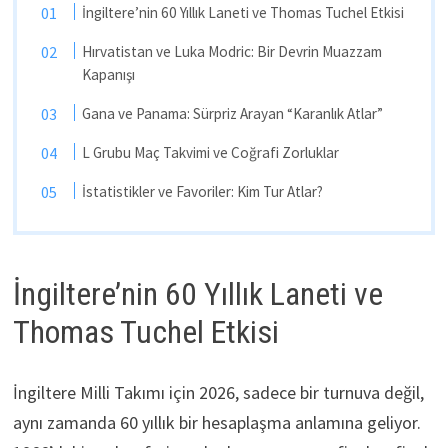
İngiltere’nin 60 Yıllık Laneti ve Thomas Tuchel Etkisi
Hırvatistan ve Luka Modric: Bir Devrin Muazzam
Kapanışı
Gana ve Panama: Sürpriz Arayan “Karanlık Atlar”
L Grubu Maç Takvimi ve Coğrafi Zorluklar
İstatistikler ve Favoriler: Kim Tur Atlar?
İngiltere’nin 60 Yıllık Laneti ve
Thomas Tuchel Etkisi
İngiltere Milli Takımı için 2026, sadece bir turnuva değil,
aynı zamanda 60 yıllık bir hesaplaşma anlamına geliyor.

__________________________________________________

▶ Aim of the exercise: Provide an exact transcript of the lines from the one that holds "L Grubu Maç Takvimi ve Coğrafi Zorluklar" through the final line of the data above.

▶ Task response:
L Grubu Maç Takvimi ve Coğrafi Zorluklar
İstatistikler ve Favoriler: Kim Tur Atlar?
İngiltere’nin 60 Yıllık Laneti ve
Thomas Tuchel Etkisi
İngiltere Milli Takımı için 2026, sadece bir turnuva değil,
aynı zamanda 60 yıllık bir hesaplaşma anlamına geliyor.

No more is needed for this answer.